Will nicht unbedingt wieder ins Auto steigen um von einem zu anderen Trail zu fahren.

Vielen Dank für die Hilfe!


----------



## maaks (29. Juli 2016)

Hallo,

für die beiden Trails kannst du jeweils ca. eine Stunde für Uphill + kurze Pause + Downhill einplanen. Je nach Fitness der Mitfahrer evtl. auch etwas mehr oder weniger. Mit dem Auto vom einen zum anderen Trail zu fahren macht überhaupt keinen Sinn und dauert länger als mit dem Rad. Die beiden Enden liegen nur ca. 2,5km voneinander entfernt (Rettungspunkt 11 bzw. 41 => http://www.mountainbike-freiburg.com/drupal/sites/default/files/Canadian-Trail-xl.jpg). 

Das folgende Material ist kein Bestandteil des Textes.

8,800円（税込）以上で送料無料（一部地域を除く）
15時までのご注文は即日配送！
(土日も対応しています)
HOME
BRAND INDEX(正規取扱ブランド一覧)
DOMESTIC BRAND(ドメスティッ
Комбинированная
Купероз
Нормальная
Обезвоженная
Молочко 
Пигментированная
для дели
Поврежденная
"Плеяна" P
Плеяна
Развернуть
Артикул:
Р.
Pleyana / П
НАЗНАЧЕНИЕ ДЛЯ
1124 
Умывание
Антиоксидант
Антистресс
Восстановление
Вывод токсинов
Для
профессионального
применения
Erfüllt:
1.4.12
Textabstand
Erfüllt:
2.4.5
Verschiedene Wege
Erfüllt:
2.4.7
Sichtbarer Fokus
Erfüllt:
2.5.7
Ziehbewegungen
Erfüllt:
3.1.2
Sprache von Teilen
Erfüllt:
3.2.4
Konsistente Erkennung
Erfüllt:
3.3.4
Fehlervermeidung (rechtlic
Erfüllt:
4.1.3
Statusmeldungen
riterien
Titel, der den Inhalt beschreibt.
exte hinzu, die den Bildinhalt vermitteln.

Wo man am Besten parkt ist eine gute Frage, da ich immer direkt mit dem Rad komme. Wenn nicht zu viel los ist, findet sich bei der Haltebucht vor der Jugendherberge (Kartäuserstraße 151) direkt am Ende der Borderline sicher ein Platz.


----------



## MTB-News.de




----------



## Ridge.Racer (30. Juli 2016)

Ich starte immer vom Wierebahnhof. Für beide Trails zusammen würde ich 2,5 fahrzeit rechnen. Am besten ist Borderline dann hoch zum Schauinsland dort was essen, dann runter zum Canadian Trail. 4-5std Fahrzeit + Pausen. Mehr Infos gerne per PN


----------



## Jierdan (29. März 2018)

ich hab die Runde über Ostern vor. reicht mir da bergab das remedy mit 130mm Federweg oder nehm ich lieber das ausgewachsene enduro (giant reign) mit?

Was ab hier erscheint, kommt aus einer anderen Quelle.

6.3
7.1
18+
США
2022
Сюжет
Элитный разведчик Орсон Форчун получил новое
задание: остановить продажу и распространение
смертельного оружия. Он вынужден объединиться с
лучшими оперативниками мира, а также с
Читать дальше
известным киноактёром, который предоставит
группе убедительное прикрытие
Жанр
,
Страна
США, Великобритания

Sent from my SM-G930F using Tapatalk


----------



## h-walk (29. März 2018)

Jierdan schrieb:


> ich hab die Runde über Ostern vor. reicht mir da bergab das remedy mit 130mm Federweg oder nehm ich lieber das ausgewachsene enduro (giant reign) mit?
> 
> Sent from my SM-G930F using Tapatalk



Definitiv das Ausgewachsene...der CT ist zwar in einem super Zustand, aber imho ist der Funfaktor mit um die 160 FW am grössten. Im oberen Teil der BL wirst Du vermutlich auch für jeden cm FW dankbar sein...


----------



## Paddyfr (29. März 2018)

Jierdan schrieb:


> ich hab die Runde über Ostern vor. reicht mir da bergab das remedy mit 130mm Federweg oder nehm ich lieber das ausgewachsene enduro (giant reign) mit?

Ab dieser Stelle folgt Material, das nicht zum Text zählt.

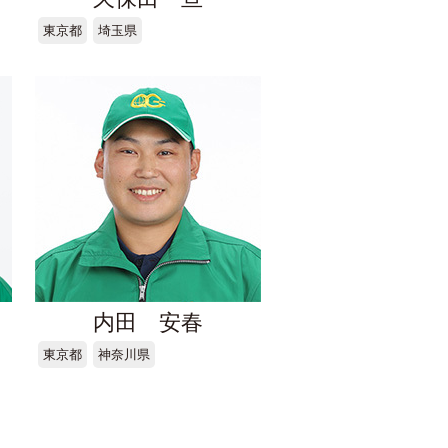
東京都
埼玉県
内田 安春
東京都
神奈川県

Geht mit beiden Bikes ohne Probleme und mit viel Spass  Schreib dir den neuen Trail noch auf die Liste, den "Baden to the Bone". Der beginnt wie auch die Borderline auf dem Rosskopf.


----------



## Jierdan (29. März 2018)

Danke euch! 


beim oberen Teil der Borderline meine ich auch mich an sehr hohe, gebaute Stufen zu erinnern. da hätte ich selbst mit einem Big bike bedenken bzgl. aufsetzen ; )


----------



## Deleted 77286 (5. Mai 2019)

Hat einer einen Tip für eine Unterkunft für eine Nacht? Bin am überlegen mit einem Freund zwei Tage im Mai runter zu kommen...


----------



## Tios (11. September 2020)

Hi Leute,

ich würde gern den Badisch Moon Rise Trail und den Canadian Trail fahren. Jetzt bin ich mir unsicher ob ich den Canadian heil überstehe. Habe leider nur mein Efully mit 140 mm Federweg zur Zeit zur Verfügung. Wie ist denn der Zustand der Strecke, sehr steil und ausgewaschen?? Da hätte ich vermutlich Probleme mit der schiebenden Masse oder kommt man da schon iwie runter? Gefahren bin ich bisher Sasbachwalden und SMDH mit dem Efully, das ging gerade noch so. Danke


----------



## Tios (12. September 2020)

Ach egal ich baller da mit dem 25 kg schiff runter, wird schon schief gehen.


----------



## danimaniac (15. September 2020)

@Tios aber nicht NOCH mehr Bremswellen einstempeln bitte


----------



## MTB-News.de




----------



## onkeldittmeier (15. September 2020)

Tios schrieb:


> Ach egal ich baller da mit dem 25 kg schiff runter, wird schon schief gehen.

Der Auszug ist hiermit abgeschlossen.